Below the antagonistic state of affairs, the IMF forecasts an increase in short-term inflation expectations and a tightening in international monetary situations. Oil costs would fall again to $75 per barrel in 2027 on this state of affairs.
The IMF additionally forecast a extra extreme state of affairs, the place the common spot value of petroleum hits $110 per barrel in 2026 and rises additional to $125 the next yr. On this projection, inflation expectations ratchet up and power central banks to lift rates of interest.
Below that extreme state of affairs, progress would fall to 2 per cent this yr, with inflation hovering to five.8 per cent.

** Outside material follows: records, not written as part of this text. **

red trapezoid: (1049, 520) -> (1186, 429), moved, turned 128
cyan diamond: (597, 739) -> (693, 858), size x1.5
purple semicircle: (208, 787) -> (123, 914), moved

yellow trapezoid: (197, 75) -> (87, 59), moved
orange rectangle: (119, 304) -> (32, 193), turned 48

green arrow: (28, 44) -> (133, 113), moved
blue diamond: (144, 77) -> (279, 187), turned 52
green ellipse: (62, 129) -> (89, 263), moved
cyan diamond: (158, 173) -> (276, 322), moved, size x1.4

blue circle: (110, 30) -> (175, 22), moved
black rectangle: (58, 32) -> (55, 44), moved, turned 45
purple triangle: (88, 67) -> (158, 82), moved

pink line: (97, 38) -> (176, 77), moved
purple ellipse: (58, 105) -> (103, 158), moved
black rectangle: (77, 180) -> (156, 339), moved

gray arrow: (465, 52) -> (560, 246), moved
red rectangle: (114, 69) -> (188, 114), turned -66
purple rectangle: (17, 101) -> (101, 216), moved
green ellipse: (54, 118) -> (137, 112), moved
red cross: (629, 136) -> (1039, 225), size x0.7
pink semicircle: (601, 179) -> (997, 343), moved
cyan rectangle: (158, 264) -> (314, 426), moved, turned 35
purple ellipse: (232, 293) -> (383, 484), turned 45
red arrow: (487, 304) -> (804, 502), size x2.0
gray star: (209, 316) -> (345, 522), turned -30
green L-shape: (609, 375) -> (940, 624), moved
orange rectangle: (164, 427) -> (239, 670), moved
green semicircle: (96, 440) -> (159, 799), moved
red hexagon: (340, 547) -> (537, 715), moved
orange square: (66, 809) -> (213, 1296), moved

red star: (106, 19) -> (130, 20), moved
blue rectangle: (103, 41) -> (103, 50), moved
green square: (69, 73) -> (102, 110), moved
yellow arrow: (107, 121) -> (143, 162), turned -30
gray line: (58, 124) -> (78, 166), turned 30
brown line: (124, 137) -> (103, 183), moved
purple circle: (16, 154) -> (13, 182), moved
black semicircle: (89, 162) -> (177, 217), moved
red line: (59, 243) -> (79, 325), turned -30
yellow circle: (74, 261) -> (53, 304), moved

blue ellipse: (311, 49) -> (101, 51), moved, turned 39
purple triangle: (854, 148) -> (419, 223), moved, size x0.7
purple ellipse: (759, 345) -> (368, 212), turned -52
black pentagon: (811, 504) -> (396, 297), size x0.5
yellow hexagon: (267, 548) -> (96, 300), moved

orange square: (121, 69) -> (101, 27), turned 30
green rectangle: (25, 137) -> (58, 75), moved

“Two per cent progress is one thing we’ve seen solely 4 occasions since 1980, and two of those occasions had been related truly with huge crises, the worldwide monetary disaster and Covid,” Gourinchas mentioned, including that it was “a particularly low progress charge for the worldwide economic system”.
“It’s a progress charge that shall be related to lacking the mark on a variety of goal metrics,” he mentioned. “If you concentrate on the variety of individuals dwelling in poverty, if you concentrate on macroeconomic instability, if you concentrate on meals insecurity — we shall be doing worse throughout all these dimensions.”
In its international monetary stability report, launched on Tuesday, the IMF additionally warned that traders betting on a optimistic final result to the Center East battle had been overlooking vulnerabilities within the monetary system that might be uncovered by a extra extended shock.
Markets have to date absorbed the preliminary affect of the conflict in an “orderly” manner, however “uneven” dangers imply the clash in Iran may nonetheless push the monetary system into disaster, the IMF mentioned.
Tobias Adrian, director of the IMF’s financial and capital markets division, instructed the FT that “markets have been on the optimistic aspect”, including there was a “exceptional” restoration in fairness and debt markets because the short-term ceasefire started.
“There was a really pronounced reversal . . . so in that sense I do suppose there’s a little bit of an optimistic view,” he mentioned.
Fairness traders have shrugged off Trump’s Hormuz blockade, and Wall Avenue’s blue-chip S&P 500 has rebounded to above the place it was buying and selling when the US and Israel first attacked Iran on February 28.
The IMF mentioned: “The present correction appears extra in keeping with a squeeze of lengthy investor positioning than with a swap to brief positioning and will recommend optimism for a comparatively brief period of the battle.
“This in flip factors to uneven dangers from a extra extended shock, together with by means of persistently excessive vitality costs.”
Lots of the IMF’s issues stem from elevated debt ranges within the monetary system — notably borrowing by governments, but additionally leverage in hedge funds and alternate traded funds.
“Higher bond market volatility may tighten funding markets, which has been a locus of previous monetary turmoil,” the IMF mentioned. Elevated issuance of shorter-term debt by governments has “made core sovereign bond markets extra weak to rollover dangers, notably in durations of rising inflation,” it added.